Bobby, how much ice water did it take to cool a 5 gallon batch running it out of your bottling bucket?
 
It would be really hard to pull data from this but I recirculated the wort back to the kettle using 75F tap water until the whole 5 gallon batch was down to 120F. Then I switched over to the hose coming from the bottling bucket and started running the wort into the fermenter. I tried matching the flows because I figured once 5 gallons were in the fermenter, the ice water would be gone. I ended up having to top off the icewater with about 2 gallons, but there was still ice to cool it. I had my bucket up on top of a 8ft ladder to get it to flow well though.

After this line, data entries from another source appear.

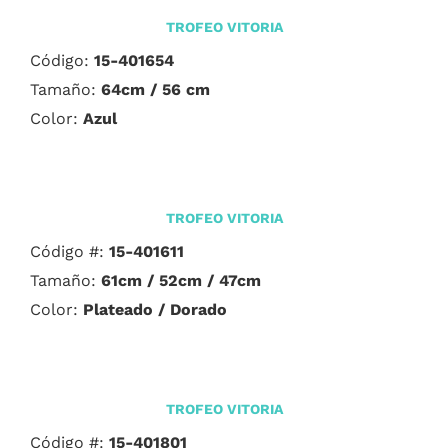
TROFEO VITORIA
Código:
15-401654
Tamaño:
64cm / 56 cm
Color:
Azul
TROFEO VITORIA
Código #:
15-401611
Tamaño:
61cm / 52cm / 47cm
Color:
Plateado / Dorado
TROFEO VITORIA
Código #:
15-401801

Frankly, it's more trouble than it's worth and a $30 pond pump is infinitely easier.
 
Thanks!

I'm debating between using a pond pump vs just getting it as low as I can using my water (probably can always get down to 75 or 80) and then put the carboy in the freezer/fermenting chamber and set it to my desired temp, come back in a couple hours and pitch. Since I tape the probe to the carboy it should drop the temp fairly quickly.
 
With good sanitation, I see no problem with your plan B. You might even save energy if you just leave the fermenter outside for a couple hours in this northern winter.
 
I was thinking about getting a cheap heater core for a car ($30) and draining from the kettle through the core which will be immersed in icewater, then into my fermenter. Any thoughts?
 
I was thinking about getting a cheap heater core for a car ($30) and draining from the kettle through the core which will be immersed in icewater, then into my fermenter. Any thoughts?
EDIT: Conpewter beat me to it...so here's my other thought

Heh, I think this was one of my FIRST thoughts of using when I posted almost a year ago. WEIRD: I did post about this exactly one year ago. Weird man...

You could use a heater core as a prechiller like Bobby talks about in the beginning of the thread. The problem is that I think it'll be cheaper using the other 25' of copper you could buy online after using 25' for a primary chiller.